● Try it:
Transcribe the following entries word for word. End with the line where "Die Stimmung ist" appears.

● Dataset records:
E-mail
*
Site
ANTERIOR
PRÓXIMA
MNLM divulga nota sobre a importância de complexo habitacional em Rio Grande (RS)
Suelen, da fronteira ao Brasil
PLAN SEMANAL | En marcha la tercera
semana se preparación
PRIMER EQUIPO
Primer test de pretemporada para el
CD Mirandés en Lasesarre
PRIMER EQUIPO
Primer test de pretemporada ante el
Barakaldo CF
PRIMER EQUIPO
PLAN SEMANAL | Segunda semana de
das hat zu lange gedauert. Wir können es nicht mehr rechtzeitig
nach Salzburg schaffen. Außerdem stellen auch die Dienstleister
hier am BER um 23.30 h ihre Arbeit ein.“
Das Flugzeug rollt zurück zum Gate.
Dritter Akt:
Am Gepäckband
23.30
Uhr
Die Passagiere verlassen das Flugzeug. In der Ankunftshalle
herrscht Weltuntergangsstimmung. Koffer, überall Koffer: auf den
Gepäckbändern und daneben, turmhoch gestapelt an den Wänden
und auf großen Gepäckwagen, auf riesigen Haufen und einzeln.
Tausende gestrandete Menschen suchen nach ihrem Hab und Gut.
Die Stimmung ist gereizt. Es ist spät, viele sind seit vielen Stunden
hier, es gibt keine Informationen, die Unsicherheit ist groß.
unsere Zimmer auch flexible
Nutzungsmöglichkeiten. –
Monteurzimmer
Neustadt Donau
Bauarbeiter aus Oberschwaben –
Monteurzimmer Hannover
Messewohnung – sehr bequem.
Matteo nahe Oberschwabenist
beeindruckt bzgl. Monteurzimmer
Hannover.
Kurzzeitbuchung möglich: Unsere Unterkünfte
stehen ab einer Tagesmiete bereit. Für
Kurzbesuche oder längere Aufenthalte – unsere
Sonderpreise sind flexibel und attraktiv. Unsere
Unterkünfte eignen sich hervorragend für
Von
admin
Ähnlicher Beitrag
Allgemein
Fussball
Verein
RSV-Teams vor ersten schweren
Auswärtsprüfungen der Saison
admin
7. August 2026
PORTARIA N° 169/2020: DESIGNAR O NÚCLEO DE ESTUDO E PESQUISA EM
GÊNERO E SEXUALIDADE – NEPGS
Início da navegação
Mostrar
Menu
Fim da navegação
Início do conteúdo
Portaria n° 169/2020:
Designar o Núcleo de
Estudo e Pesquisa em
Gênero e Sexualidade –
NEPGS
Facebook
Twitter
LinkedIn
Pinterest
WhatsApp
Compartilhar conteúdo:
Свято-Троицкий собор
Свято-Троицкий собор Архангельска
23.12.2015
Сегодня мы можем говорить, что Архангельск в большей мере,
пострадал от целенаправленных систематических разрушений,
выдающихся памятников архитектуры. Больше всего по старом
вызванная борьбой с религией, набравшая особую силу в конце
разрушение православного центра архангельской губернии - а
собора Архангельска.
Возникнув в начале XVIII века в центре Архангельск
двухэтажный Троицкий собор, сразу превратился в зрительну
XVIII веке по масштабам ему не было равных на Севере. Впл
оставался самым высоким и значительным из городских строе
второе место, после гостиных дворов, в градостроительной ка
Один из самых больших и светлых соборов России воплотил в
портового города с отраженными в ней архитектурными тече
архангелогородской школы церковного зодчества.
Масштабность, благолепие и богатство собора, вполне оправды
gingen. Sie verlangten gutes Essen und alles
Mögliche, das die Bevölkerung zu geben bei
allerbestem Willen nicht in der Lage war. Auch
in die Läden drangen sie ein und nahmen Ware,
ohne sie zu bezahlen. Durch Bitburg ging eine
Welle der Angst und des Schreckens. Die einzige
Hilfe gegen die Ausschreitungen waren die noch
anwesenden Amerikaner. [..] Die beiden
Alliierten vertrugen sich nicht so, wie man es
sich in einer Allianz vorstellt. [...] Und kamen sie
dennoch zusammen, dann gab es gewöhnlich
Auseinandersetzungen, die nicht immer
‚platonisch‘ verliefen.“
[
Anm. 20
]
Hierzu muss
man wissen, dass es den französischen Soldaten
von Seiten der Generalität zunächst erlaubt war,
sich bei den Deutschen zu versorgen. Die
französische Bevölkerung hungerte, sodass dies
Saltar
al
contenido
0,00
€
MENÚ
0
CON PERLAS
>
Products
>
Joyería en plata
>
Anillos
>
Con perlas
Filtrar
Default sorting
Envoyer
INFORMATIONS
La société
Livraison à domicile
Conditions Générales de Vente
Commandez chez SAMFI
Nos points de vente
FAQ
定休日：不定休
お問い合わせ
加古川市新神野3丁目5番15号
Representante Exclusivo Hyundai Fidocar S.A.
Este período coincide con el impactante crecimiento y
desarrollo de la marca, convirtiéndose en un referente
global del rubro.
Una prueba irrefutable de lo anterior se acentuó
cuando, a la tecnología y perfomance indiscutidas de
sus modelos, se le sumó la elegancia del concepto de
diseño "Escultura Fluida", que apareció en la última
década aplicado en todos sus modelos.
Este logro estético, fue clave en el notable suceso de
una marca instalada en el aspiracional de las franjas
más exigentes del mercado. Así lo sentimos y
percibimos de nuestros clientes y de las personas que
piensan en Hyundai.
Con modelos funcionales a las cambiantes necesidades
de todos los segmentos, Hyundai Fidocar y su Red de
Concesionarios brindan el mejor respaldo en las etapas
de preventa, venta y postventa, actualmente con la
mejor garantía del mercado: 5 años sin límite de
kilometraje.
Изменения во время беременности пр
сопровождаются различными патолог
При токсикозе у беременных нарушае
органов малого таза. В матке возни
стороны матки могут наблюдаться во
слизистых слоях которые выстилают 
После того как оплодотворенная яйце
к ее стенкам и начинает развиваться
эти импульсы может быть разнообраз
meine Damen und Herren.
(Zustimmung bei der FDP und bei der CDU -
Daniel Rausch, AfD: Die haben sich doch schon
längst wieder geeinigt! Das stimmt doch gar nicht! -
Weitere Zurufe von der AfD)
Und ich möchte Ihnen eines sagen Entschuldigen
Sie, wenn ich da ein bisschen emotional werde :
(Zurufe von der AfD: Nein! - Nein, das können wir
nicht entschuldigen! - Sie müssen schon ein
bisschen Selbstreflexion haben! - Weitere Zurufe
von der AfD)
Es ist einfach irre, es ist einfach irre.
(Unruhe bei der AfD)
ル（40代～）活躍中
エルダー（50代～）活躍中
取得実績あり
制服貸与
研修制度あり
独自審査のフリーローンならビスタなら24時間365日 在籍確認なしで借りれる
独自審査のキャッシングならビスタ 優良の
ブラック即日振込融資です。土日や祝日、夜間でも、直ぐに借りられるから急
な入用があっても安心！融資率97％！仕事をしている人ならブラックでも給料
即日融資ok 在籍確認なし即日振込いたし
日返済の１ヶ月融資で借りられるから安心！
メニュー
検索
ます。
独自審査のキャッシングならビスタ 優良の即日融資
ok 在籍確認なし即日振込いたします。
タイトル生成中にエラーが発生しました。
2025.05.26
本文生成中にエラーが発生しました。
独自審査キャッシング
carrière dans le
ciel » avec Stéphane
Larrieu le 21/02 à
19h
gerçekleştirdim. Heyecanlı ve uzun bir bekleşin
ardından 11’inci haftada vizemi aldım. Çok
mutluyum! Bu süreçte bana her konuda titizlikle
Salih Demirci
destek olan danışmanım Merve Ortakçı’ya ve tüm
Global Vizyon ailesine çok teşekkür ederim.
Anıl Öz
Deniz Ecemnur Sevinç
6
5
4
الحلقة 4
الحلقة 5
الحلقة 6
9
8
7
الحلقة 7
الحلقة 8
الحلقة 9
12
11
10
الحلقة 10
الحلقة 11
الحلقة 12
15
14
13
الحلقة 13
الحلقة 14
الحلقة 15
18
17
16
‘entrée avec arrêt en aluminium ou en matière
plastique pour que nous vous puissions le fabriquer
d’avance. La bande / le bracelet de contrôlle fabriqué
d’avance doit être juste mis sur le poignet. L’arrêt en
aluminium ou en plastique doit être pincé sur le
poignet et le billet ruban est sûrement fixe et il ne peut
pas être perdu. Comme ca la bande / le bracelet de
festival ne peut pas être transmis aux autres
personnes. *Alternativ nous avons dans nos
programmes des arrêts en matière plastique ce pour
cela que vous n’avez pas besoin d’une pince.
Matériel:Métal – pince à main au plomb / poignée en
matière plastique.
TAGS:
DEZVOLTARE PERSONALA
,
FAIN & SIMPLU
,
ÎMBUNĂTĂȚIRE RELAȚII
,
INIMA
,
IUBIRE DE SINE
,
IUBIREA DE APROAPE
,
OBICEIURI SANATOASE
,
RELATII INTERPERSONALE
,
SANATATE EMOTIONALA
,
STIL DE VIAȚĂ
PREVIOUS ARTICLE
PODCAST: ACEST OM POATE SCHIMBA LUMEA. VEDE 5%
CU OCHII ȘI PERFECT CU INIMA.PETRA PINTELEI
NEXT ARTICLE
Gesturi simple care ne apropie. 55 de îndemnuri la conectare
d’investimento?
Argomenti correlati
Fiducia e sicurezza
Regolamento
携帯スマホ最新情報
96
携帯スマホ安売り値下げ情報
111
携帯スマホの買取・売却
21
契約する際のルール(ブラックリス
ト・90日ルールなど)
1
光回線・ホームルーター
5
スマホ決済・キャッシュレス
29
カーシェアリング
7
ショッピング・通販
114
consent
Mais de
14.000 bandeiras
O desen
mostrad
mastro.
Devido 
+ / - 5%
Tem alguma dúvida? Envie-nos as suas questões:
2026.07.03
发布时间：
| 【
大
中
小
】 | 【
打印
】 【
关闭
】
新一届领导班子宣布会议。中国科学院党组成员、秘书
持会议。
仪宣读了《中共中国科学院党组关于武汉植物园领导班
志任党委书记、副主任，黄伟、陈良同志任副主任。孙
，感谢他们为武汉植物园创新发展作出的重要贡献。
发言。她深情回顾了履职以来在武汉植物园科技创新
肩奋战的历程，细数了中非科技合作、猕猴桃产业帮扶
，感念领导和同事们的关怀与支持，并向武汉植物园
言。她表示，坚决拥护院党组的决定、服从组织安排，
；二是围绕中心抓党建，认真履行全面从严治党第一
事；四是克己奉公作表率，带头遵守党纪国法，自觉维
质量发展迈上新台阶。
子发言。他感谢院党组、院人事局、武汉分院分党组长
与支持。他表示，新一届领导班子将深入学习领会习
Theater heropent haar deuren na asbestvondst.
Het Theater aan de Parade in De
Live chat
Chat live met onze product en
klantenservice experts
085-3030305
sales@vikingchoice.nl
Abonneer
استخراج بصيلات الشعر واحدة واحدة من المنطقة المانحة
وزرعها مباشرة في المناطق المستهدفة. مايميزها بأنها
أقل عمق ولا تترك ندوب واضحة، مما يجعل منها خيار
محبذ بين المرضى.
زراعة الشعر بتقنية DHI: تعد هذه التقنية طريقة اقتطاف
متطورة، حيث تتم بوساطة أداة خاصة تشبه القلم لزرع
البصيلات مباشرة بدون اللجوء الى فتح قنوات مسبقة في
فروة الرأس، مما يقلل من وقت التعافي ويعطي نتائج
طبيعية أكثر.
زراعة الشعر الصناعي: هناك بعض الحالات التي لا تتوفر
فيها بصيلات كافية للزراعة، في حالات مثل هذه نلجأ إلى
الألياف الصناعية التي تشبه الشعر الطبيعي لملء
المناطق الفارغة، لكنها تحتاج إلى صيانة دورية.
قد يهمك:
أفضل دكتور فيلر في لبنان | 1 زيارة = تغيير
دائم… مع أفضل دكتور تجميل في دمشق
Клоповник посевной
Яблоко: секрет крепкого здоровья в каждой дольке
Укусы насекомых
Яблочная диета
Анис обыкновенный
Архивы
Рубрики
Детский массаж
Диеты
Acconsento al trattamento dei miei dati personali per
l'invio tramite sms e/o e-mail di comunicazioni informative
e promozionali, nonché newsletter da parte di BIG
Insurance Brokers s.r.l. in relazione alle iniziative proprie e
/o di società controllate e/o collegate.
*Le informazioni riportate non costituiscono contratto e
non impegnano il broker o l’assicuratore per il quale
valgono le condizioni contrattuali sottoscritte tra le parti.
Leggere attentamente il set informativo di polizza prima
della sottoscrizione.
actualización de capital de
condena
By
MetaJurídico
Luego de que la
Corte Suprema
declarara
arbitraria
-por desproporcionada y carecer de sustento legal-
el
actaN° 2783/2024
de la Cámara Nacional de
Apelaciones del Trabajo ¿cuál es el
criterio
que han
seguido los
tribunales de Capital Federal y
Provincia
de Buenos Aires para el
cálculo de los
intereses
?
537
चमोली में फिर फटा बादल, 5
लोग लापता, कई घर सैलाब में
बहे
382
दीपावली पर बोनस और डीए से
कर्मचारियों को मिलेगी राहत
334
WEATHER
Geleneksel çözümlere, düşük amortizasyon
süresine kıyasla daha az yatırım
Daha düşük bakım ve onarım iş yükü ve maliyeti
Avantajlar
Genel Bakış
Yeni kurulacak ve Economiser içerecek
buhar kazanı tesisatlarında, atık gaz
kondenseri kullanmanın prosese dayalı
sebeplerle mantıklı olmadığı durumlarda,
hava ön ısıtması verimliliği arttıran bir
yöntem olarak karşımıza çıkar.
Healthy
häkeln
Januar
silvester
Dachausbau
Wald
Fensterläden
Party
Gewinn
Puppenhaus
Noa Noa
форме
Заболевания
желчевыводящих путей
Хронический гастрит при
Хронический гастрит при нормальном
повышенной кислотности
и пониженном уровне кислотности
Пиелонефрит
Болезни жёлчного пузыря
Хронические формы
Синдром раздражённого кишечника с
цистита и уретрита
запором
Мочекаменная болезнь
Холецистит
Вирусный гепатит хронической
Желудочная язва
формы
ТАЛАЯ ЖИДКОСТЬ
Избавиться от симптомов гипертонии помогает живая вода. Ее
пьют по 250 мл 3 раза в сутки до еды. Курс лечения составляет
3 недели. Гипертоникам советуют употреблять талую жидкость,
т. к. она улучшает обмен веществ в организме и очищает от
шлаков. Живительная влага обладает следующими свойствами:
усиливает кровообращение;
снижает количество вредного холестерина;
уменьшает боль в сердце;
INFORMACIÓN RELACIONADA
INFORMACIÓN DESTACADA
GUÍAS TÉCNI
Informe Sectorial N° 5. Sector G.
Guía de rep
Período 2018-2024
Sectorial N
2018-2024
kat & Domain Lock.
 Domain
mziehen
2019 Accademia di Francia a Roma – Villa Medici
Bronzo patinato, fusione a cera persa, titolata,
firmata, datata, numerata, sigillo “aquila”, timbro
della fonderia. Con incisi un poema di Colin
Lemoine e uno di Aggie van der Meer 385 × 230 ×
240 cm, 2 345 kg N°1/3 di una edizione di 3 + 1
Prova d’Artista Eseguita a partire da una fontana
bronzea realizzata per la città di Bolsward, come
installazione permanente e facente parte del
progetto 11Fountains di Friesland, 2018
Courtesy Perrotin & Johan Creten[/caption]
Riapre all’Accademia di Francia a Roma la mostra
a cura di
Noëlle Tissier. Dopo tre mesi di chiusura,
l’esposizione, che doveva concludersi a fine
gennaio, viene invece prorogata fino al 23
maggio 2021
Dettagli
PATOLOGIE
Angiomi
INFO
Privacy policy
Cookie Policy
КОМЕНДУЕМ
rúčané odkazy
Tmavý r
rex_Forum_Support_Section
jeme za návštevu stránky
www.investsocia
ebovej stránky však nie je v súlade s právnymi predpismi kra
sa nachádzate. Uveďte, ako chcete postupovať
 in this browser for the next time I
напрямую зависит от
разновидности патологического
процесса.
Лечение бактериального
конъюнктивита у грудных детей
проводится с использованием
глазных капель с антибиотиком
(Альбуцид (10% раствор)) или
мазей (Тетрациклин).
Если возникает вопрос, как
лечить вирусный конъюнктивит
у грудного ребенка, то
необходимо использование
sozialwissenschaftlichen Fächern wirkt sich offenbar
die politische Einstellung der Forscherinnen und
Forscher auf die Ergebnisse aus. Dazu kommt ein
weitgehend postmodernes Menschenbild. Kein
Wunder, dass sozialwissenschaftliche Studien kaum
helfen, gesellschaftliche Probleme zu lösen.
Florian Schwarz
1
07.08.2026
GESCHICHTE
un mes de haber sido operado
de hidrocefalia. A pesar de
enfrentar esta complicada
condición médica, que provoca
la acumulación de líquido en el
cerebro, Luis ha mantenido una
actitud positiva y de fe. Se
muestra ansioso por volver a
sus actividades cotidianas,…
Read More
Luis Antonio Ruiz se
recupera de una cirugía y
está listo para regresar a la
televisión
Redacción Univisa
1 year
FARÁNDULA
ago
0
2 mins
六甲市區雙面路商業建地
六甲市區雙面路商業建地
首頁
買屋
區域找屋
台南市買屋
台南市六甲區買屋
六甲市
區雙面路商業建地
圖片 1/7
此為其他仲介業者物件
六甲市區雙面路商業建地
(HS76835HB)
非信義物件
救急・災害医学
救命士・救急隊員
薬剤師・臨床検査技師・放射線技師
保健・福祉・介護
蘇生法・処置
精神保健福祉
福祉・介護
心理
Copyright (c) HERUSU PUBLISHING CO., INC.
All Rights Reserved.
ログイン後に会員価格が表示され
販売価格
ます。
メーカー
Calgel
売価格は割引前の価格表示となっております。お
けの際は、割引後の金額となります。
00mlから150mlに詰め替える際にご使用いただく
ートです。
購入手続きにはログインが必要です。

● Exercise result:
E-mail
*
Site
ANTERIOR
PRÓXIMA
MNLM divulga nota sobre a importância de complexo habitacional em Rio Grande (RS)
Suelen, da fronteira ao Brasil
PLAN SEMANAL | En marcha la tercera
semana se preparación
PRIMER EQUIPO
Primer test de pretemporada para el
CD Mirandés en Lasesarre
PRIMER EQUIPO
Primer test de pretemporada ante el
Barakaldo CF
PRIMER EQUIPO
PLAN SEMANAL | Segunda semana de
das hat zu lange gedauert. Wir können es nicht mehr rechtzeitig
nach Salzburg schaffen. Außerdem stellen auch die Dienstleister
hier am BER um 23.30 h ihre Arbeit ein.“
Das Flugzeug rollt zurück zum Gate.
Dritter Akt:
Am Gepäckband
23.30
Uhr
Die Passagiere verlassen das Flugzeug. In der Ankunftshalle
herrscht Weltuntergangsstimmung. Koffer, überall Koffer: auf den
Gepäckbändern und daneben, turmhoch gestapelt an den Wänden
und auf großen Gepäckwagen, auf riesigen Haufen und einzeln.
Tausende gestrandete Menschen suchen nach ihrem Hab und Gut.
Die Stimmung ist gereizt. Es ist spät, viele sind seit vielen Stunden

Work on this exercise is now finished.